Mitverantwortung für das Massaker von Srebrenica

Eine Untersuchung wirft der niederländischen Regierung und der UNO Versagen vor. Mandat für Blauhelme und Kommunikation waren mangelhaft

DEN HAAG epd/ap/taz ■ Für das Massaker in der bosnischen Muslim-Enklave Srebrenica im Juli 1995 tragen die Vereinten Nationen (UNO) und die niederländische Regierung eine Mitverantwortung. Dies geht aus einem gestern in Den Haag veröffentlichten Untersuchungsbericht des Nationalen Instituts für Kriegsdokumentation hervor, den die niederländische Regierung in Auftrag gegeben hatte.

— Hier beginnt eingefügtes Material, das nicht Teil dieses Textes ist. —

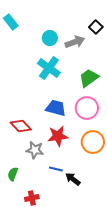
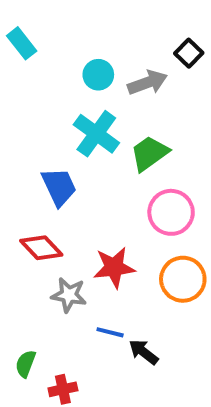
green trapezoid: (89, 78) -> (149, 153), moved
blue trapezoid: (56, 108) -> (59, 187), moved, turned 50
green semicircle: (13, 174) -> (26, 364), moved

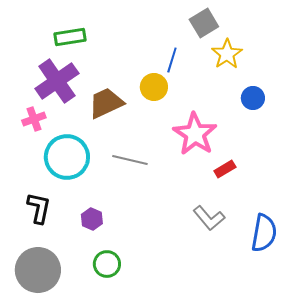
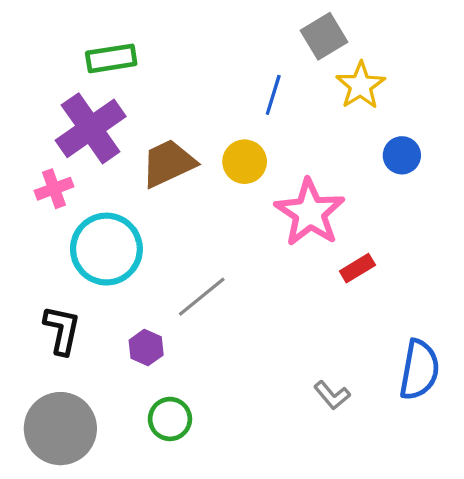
yellow circle: (154, 87) -> (245, 162), moved
gray line: (130, 160) -> (202, 297), moved, turned -52
gray L-shape: (209, 218) -> (332, 395), moved, size x0.7

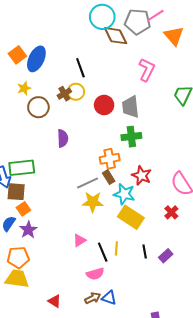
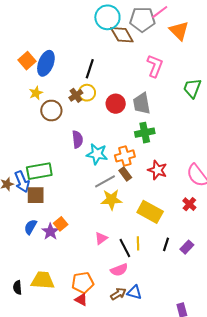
black line: (80, 68) -> (90, 69), turned 42
cyan star: (124, 194) -> (97, 154), moved
orange square: (23, 209) -> (61, 224), moved
black line: (145, 251) -> (166, 244), turned 32
orange pentagon: (18, 257) -> (83, 283), moved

Fehleinschätzungen, Kommunikationspannen und politische Überheblichkeit hätten zur Ermordung von 7.500 Muslimen beigetragen, heißt es.

Die Autoren werfen der niederländischen Regierung vor, die Soldaten in eine „unüberlegte und nahezu unausführbare Friedensmission geschickt“ zu haben. Die Einheit „Dutchbat“ habe kein klares Mandat und keine ausreichende Ausbildung gehabt. Der Studie zufolge hätte der Völkermord möglicherweise verhindert werden können. Wenn die niederländischen Soldaten Widerstand geleistet hätten, hätte sich der serbische General Ratko Mladić vermutlich abschrecken lassen, heißt es. Allerdings habe das UN-Mandat einen solchen Widerstand nicht vorgesehen. Nach Angaben des damaligen stellvertretenden Kommandeurs der UN-Einheit, Rob Franken, hatte außerdem Verteidigungsminister Joris Voorhoeve ausdrücklich den Befehl erteilt, nicht zu schießen. Das Leben der niederländischen Soldaten solle unter allen Umständen geschützt werden, sagte Franken im Fernsehen. Der Minister hat bisher bestritten, diesen Befehl erteilt zu haben.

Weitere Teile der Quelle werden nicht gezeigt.